NHL labor strife ‘distraction’ to Baby Pens
HERSHEY — At the start of this week, even the tiniest nugget of news about NHL labor talks was greeted in the Wilkes-Barre/Scranton Penguins locker room with great interest and anticipation.
Is a deal closeâ¢ Should players start thinking about packing for Pittsburgh?
By the end of this week, the mood had changed dramatically.
Before they took on the Hershey Bears on Saturday night, Baby Pens players were looking at labor news like a 5-year-old eyes up a plate of broccoli — with a scrunched-up nose and a total lack of enthusiasm.
“Right now, I think it’s just a distraction,” center Shane Endicott said.
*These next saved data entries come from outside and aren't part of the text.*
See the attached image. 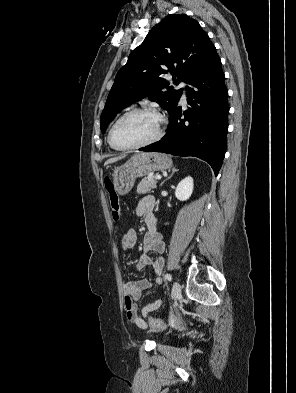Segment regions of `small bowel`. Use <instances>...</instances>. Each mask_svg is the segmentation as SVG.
Masks as SVG:
<instances>
[{"instance_id": "c3829d8e", "label": "small bowel", "mask_w": 296, "mask_h": 393, "mask_svg": "<svg viewBox=\"0 0 296 393\" xmlns=\"http://www.w3.org/2000/svg\"><path fill=\"white\" fill-rule=\"evenodd\" d=\"M155 199L152 196H146L142 198L137 207L136 215L143 217L148 227V231L143 238V251L144 254L141 256L135 266V270H141L145 267H150L153 273L156 275L155 284H162L161 274L164 266V259L161 256L151 258L150 252L163 253L165 250V243L161 234L156 229V218L154 216ZM137 242V234L134 229H128L125 231L122 237L121 245L123 250L128 251L132 249ZM151 282L147 279H141L137 281L127 282L123 285L124 293V309L126 312L127 319L137 327L146 328L147 323L145 318L148 315L159 309L162 305V300L158 299L152 303L145 305L142 308V317L139 316L137 310V301L141 298L142 292L151 287Z\"/></svg>"}]
</instances>
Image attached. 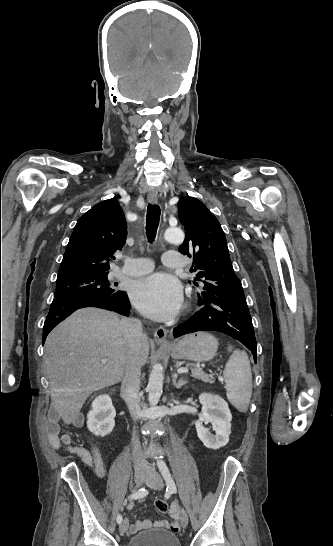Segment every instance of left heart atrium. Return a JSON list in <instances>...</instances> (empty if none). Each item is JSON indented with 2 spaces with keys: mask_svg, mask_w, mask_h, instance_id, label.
I'll return each mask as SVG.
<instances>
[{
  "mask_svg": "<svg viewBox=\"0 0 333 546\" xmlns=\"http://www.w3.org/2000/svg\"><path fill=\"white\" fill-rule=\"evenodd\" d=\"M130 296L140 312L159 321L174 317L183 302L179 282L165 273H154L134 281Z\"/></svg>",
  "mask_w": 333,
  "mask_h": 546,
  "instance_id": "39dd6f15",
  "label": "left heart atrium"
}]
</instances>
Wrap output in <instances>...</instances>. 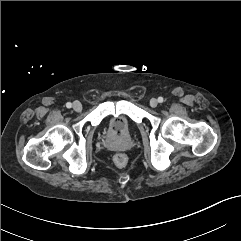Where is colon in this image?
Listing matches in <instances>:
<instances>
[{"label": "colon", "instance_id": "5ec220e1", "mask_svg": "<svg viewBox=\"0 0 241 241\" xmlns=\"http://www.w3.org/2000/svg\"><path fill=\"white\" fill-rule=\"evenodd\" d=\"M127 161V156L123 153H118L114 156V163L119 167L126 165Z\"/></svg>", "mask_w": 241, "mask_h": 241}]
</instances>
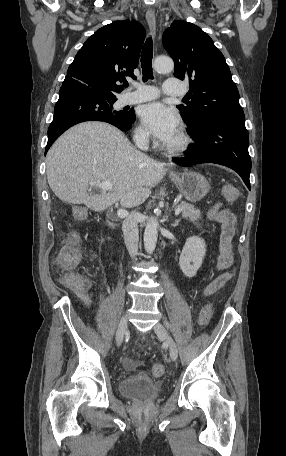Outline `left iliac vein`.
Segmentation results:
<instances>
[{"label": "left iliac vein", "instance_id": "obj_1", "mask_svg": "<svg viewBox=\"0 0 286 456\" xmlns=\"http://www.w3.org/2000/svg\"><path fill=\"white\" fill-rule=\"evenodd\" d=\"M154 331L160 339H163L167 342L170 357L173 361H175L178 357V348L173 338L169 335L168 331L161 323H157L154 326Z\"/></svg>", "mask_w": 286, "mask_h": 456}]
</instances>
If the average NHL player feels powerless and disconnected from the talks between the owners’ negotiating team and union bigwigs, imagine how the average minor-league player feels.
“There’s nothing I can do about it,” Endicott said. “That’s something I’ve been trying to do my whole hockey career — not dwell on things I have no control over. I wish there was an NHL season, but I’m just going to do the best I can to try to get a spot for myself when it does start up.”
If a last-minute settlement had been reached, Baby Pens players would have been lining up to take part in an abbreviated NHL season.
“It would take me a couple of seconds to throw my stuff in a bag and get going,” defenseman Rob Scuderi said.
Instead, they are left with the disappointment of playing an entire season one small step short of their dream job.
“Everybody wants the NHL to get back on track,” winger Ramzi Abid said. “It would good for hockey. It would be good for all of us. But all we can do is wait and see what happens.”
When discussing the lockout throughout the course of the season, Baby Pens players usually stuck to two defense mechanisms, and yesterday was no different.
Players sometimes talk about how focused they are on making the team into a Calder Cup contender.
“I’m concentrating on being here, playing well and helping our team finish in first place,” Scuderi said.
Other times, they say they are grateful to have a job playing hockey against solid competition in the AHL.
“I’m happy to be playing hockey, especially an NHL-style game, compared to some of the horror stories I’ve heard from some of my friends in hockey who went to Europe,” Scuderi said. “It’s the second-best league in the world. I’d rather play here than anywhere else.”
For now, second-best will just have to do.